Over the years I have found that tax preparers who use tax preparation software – which I expect is now about 99% of all tax pros (I am truly one of the last of the dinosaurs) – tend to become lazy when it comes to checking software-generated tax returns.

There is nothing to guarantee that a tax return generated using tax preparation software package is correct, mathematically or otherwise. 

I triple check all finished returns before giving them to the client. This should not be limited to returns prepared manually. Tax returns generated by software must also be triple checked in the same manner.

Here is what I do -

I run three series of adding machine tapes – verifying net taxable income three different ways.

The first is a tape adding and subtracting, as appropriate, the numbers on pages 1 and 2 of the Form 1040.

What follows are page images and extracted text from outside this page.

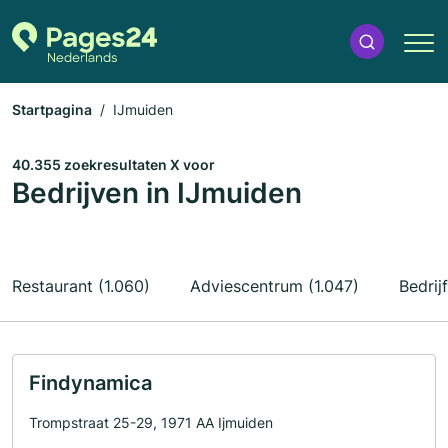
Startpagina
IJmuiden
40.355 zoekresultaten X voor
Bedrijven in IJmuiden
Restaurant (1.060)
Adviescentrum (1.047)
Bedrij
Findynamica
Trompstraat 25-29, 1971 AA Ijmuiden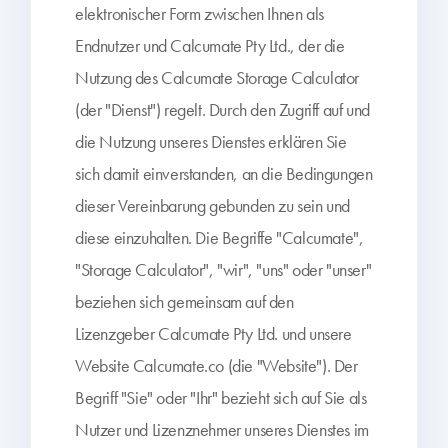
elektronischer Form zwischen Ihnen als
Endnutzer und Calcumate Pty Ltd., der die
Nutzung des Calcumate Storage Calculator
(der "Dienst") regelt. Durch den Zugriff auf und
die Nutzung unseres Dienstes erklären Sie
sich damit einverstanden, an die Bedingungen
dieser Vereinbarung gebunden zu sein und
diese einzuhalten. Die Begriffe "Calcumate",
"Storage Calculator", "wir", "uns" oder "unser"
beziehen sich gemeinsam auf den
Lizenzgeber Calcumate Pty Ltd. und unsere
Website Calcumate.co (die "Website"). Der
Begriff "Sie" oder "Ihr" bezieht sich auf Sie als
Nutzer und Lizenznehmer unseres Dienstes im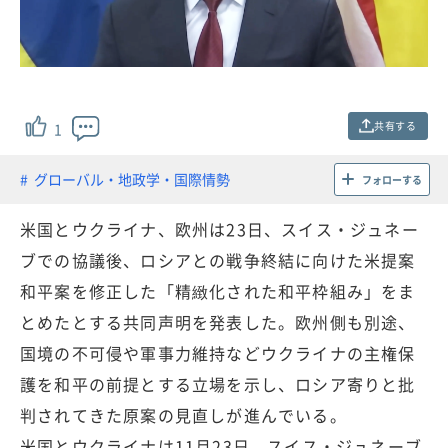
共有する
1
グローバル・地政学・国際情勢
フォローする
米国とウクライナ、欧州は23日、スイス・ジュネー
ブでの協議後、ロシアとの戦争終結に向けた米提案
和平案を修正した「精緻化された和平枠組み」をま
とめたとする共同声明を発表した。欧州側も別途、
国境の不可侵や軍事力維持などウクライナの主権保
護を和平の前提とする立場を示し、ロシア寄りと批
判されてきた原案の見直しが進んでいる。
米国とウクライナは11月23日、スイス・ジュネーブ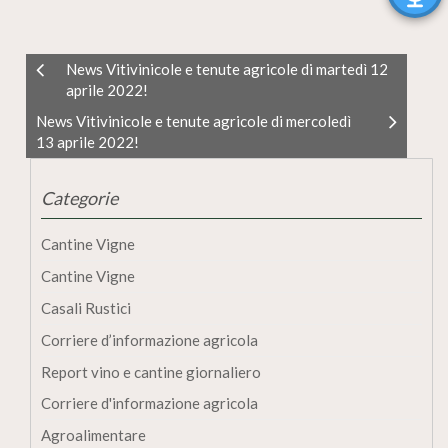
News Vitivinicole e tenute agricole di martedì 12
aprile 2022!
News Vitivinicole e tenute agricole di mercoledì
13 aprile 2022!
Categorie
Cantine Vigne
Cantine Vigne
Casali Rustici
Corriere d’informazione agricola
Report vino e cantine giornaliero
Corriere d'informazione agricola
Agroalimentare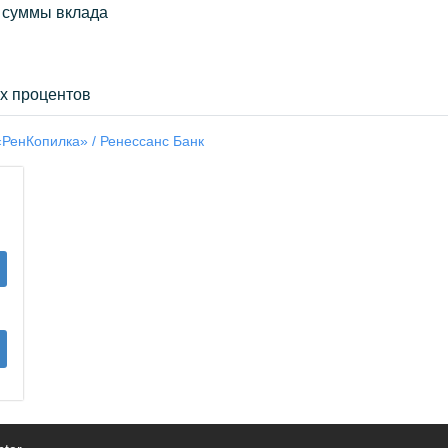
 суммы вклада
х процентов
«РенКопилка» / Ренессанс Банк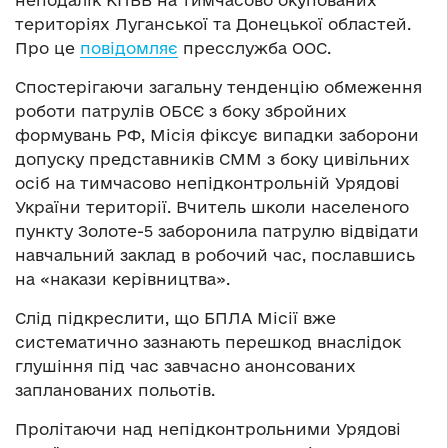
неподалік КПВВ на тимчасово окупованих
територіях Луганської та Донецької областей.
Про це
повідомляє
пресслужба ООС.
Спостерігаючи загальну тенденцію обмеження
роботи патрулів ОБСЄ з боку збройних
формувань РФ, Місія фіксує випадки заборони
допуску представників СММ з боку цивільних
осіб на тимчасово непідконтрольній Урядові
України території. Вчитель школи населеного
пункту Золоте-5 заборонила патрулю відвідати
навчальний заклад в робочий час, пославшись
на «накази керівництва».
Слід підкреслити, що БПЛА Місії вже
систематично зазнають перешкод внаслідок
глушіння під час завчасно анонсованих
запланованих польотів.
Пролітаючи над непідконтрольними Урядові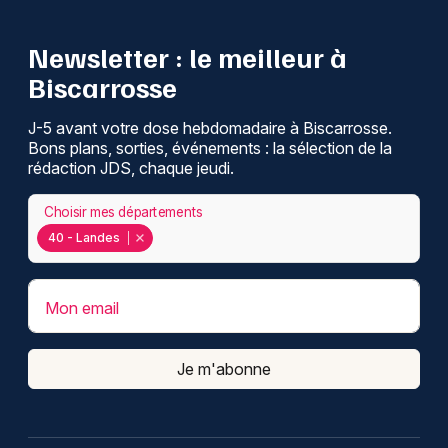
Newsletter : le meilleur à
Biscarrosse
J-5 avant votre dose hebdomadaire à Biscarrosse.
Bons plans, sorties, événements : la sélection de la
rédaction JDS, chaque jeudi.
Choisir mes départements
40 - Landes
Mon email
Je m'abonne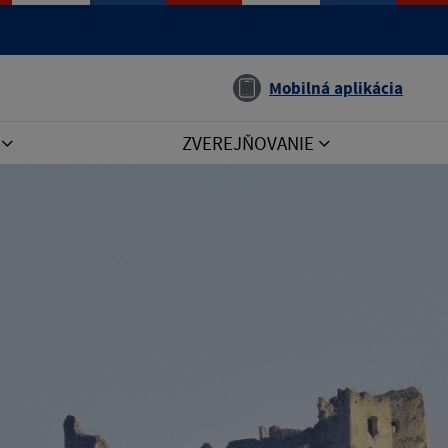
Jazyk
Mobilná aplikácia
I
ZVEREJŇOVANIE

I next run a continuous tape of all the numbers on all the forms and schedules in the return – Schedules A, B, C, D, and E and so on – and any unattached worksheets used to determine entries on the 1040 in the order the information appears on Page 1 and 2.

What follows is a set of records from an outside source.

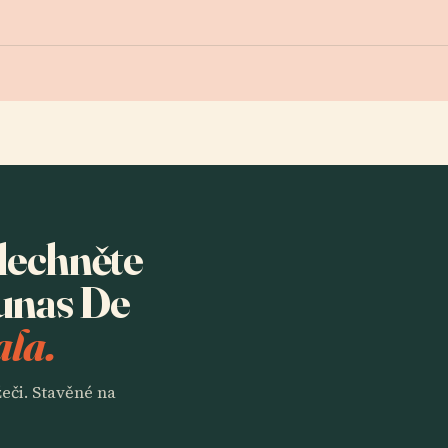
slechněte
unas De
ala.
eči. Stavěné na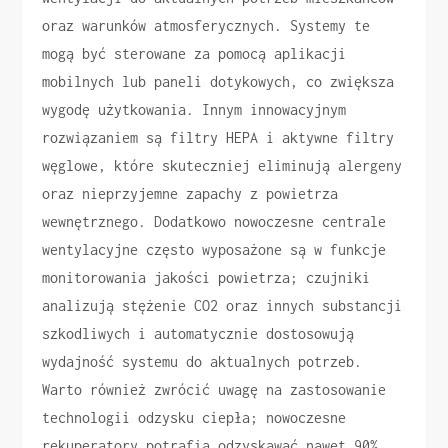
oraz warunków atmosferycznych. Systemy te
mogą być sterowane za pomocą aplikacji
mobilnych lub paneli dotykowych, co zwiększa
wygodę użytkowania. Innym innowacyjnym
rozwiązaniem są filtry HEPA i aktywne filtry
węglowe, które skuteczniej eliminują alergeny
oraz nieprzyjemne zapachy z powietrza
wewnętrznego. Dodatkowo nowoczesne centrale
wentylacyjne często wyposażone są w funkcje
monitorowania jakości powietrza; czujniki
analizują stężenie CO2 oraz innych substancji
szkodliwych i automatycznie dostosowują
wydajność systemu do aktualnych potrzeb.
Warto również zwrócić uwagę na zastosowanie
technologii odzysku ciepła; nowoczesne
rekuperatory potrafią odzyskawać nawet 90%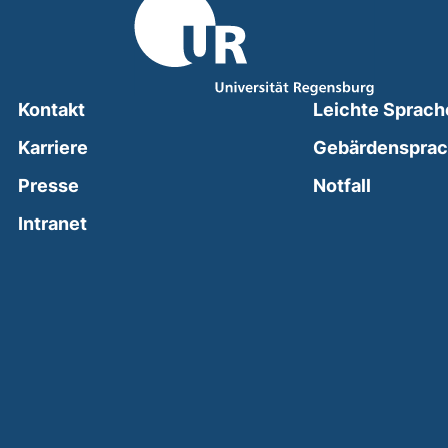
Kontakt
Leichte Sprach
Karriere
Gebärdenspra
(external
Presse
Notfall
(external link, opens in a new window)
Intranet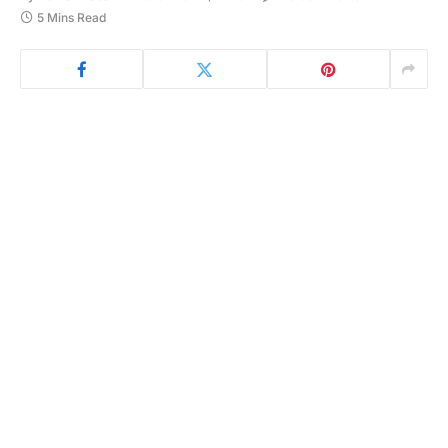
5 Mins Read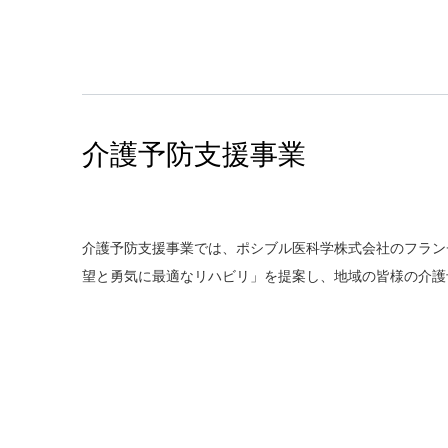
介護予防支援事業
介護予防支援事業では、ポシブル医科学株式会社のフラン
望と勇気に最適なリハビリ」を提案し、地域の皆様の介護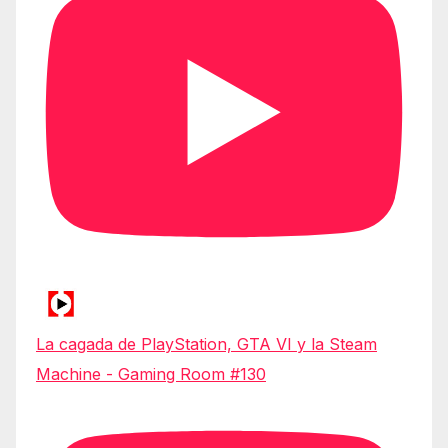
La cagada de PlayStation, GTA VI y la Steam
Machine - Gaming Room #130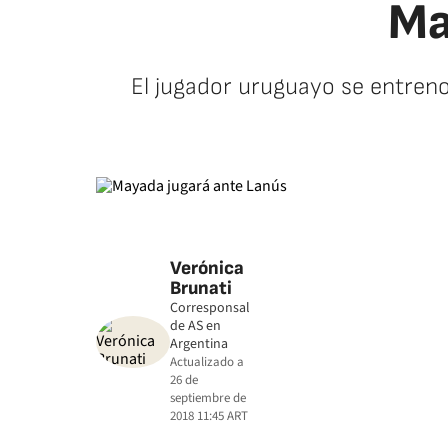
Ma
El jugador uruguayo se entreno
Verónica
Brunati
Corresponsal
de AS en
Argentina
Actualizado a
26 de
septiembre de
2018 11:45
ART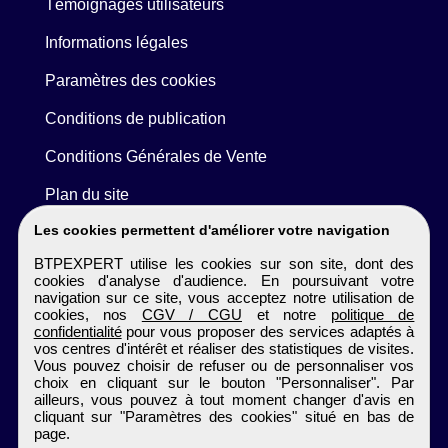
Témoignages utilisateurs
Informations légales
Paramètres des cookies
Conditions de publication
Conditions Générales de Vente
Plan du site
Les cookies permettent d'améliorer votre navigation
BTPEXPERT utilise les cookies sur son site, dont des
cookies d'analyse d'audience. En poursuivant votre
navigation sur ce site, vous acceptez notre utilisation de
cookies, nos
CGV / CGU
et notre
politique de
confidentialité
pour vous proposer des services adaptés à
vos centres d'intérêt et réaliser des statistiques de visites.
Vous pouvez choisir de refuser ou de personnaliser vos
choix en cliquant sur le bouton "Personnaliser". Par
ailleurs, vous pouvez à tout moment changer d'avis en
cliquant sur "Paramètres des cookies" situé en bas de
page.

For example, I would add the wages and other income numbers of Page 1 (that are not carried forward from an internal form or schedule or unattached worksheet) and the individual entries from each internal form and schedule and unattached worksheet that are carried over to Page 1, subtract the adjustments to income in the same way (using the individual entries from any internal forms and schedules and unattached worksheets), subtract either the individual components of the Standard Deduction or the individual items from Schedule A, including any individual items of deduction or adjustment from unattached worksheets, and each personal exemption individually.

The total from both of these first two sets of adding machine tapes should be exactly the same. If they are not I go back and check the additions and subtractions of individual items on each of the internal forms and schedules and unattached worksheets to verify the carryforward numbers.

I run the last tape directly from the original source documents of the information reported on the return – W-2s, 1099s, K-1s, 1098s, bills and receipts, and any worksheets either prepared by myself or provided by the client. Here I use the complete dollars and cents for each item. The total of this tape should be within a couple of dollars (and change) of the totals on the first two – considering there would be minor rounding adjustments.

In the case of a Schedule D with a loss, where the total of all the individual items results in a net loss in excess of the $3,000 allowable maximum, I first run separate tapes of the Schedule D items – both from the return and the source documents – to verify the net capital loss and then use the $3,000 loss deduction in each of the 3 “triple-check” tapes. I would also do the same with Schedule E if a passive loss is limited.

Once the net taxable income has been verified I double check the actual tax calculation, using the number on the tax return and the net taxable income from the third adding machine tape process.

This triple check process is not as time consuming as it may seem from the explanation.
 
Any questions, or suggestions for additional checks?